European cinema is much broader, and they’re more accustomed to seeing films that break the mould of the restricted American idea of what films are. They’re much more open to the kind of things we do. We’ve been lucky. If it weren’t for France, Italy, and other countries, we wouldn’t have had a career. With The Wind that Shakes the Barley, when we were lucky enough to win the Palme d’Or, there were forty prints at one time in Britain, so it was on at forty cinemas when it opened. In France, it was over 400. And that’s the difference: in the preparedness to engage with the kind of films we’ve tried to make.

KH

Do artists have a responsibility to be political?

KL

Pursuing any kind of artistic endeavour involves looking at the world, evaluating it, and recreating it in the work you do.
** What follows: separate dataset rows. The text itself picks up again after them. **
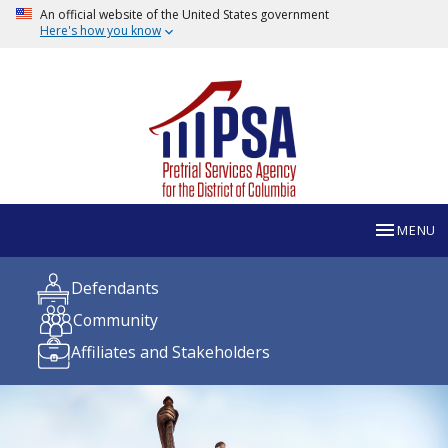
An official website of the United States government
Here's how you know
MENU
Defendants
Community
Affiliates and Stakeholders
If you look outwards, that leads to a judgement about the way the world is, and, unless you’re completely blank, that leads to opinions. Alongside that, we are citizens first and foremost. You don’t get a free pass for civic responsibility if you happen to be in the lucky position I’ve been in.

It is a pity that there’s a generation now who grew up under Thatcher when political engagement was no longer seen as a good thing. In the ’60s, commitment in art was seen as a very positive idea. It was encouraged. French directors brought the Cannes Film Festival to a halt in ’68 in solidarity with the students and workers fighting for political change. I mean, imagine directors doing that now.

You have to get organised; you have to be kindred spirits. Whereas now, the Thatcher generation sees it as individuals, just individuals, everyone fighting each other. That changing consciousness was one of the triumphs of Thatcher, endorsed by Blair and now endorsed again by Starmer. So there is a need to rediscover the sense that political commitment is a part of film, because film is a very public medium. If you stay silent, you’re approving the rotten system.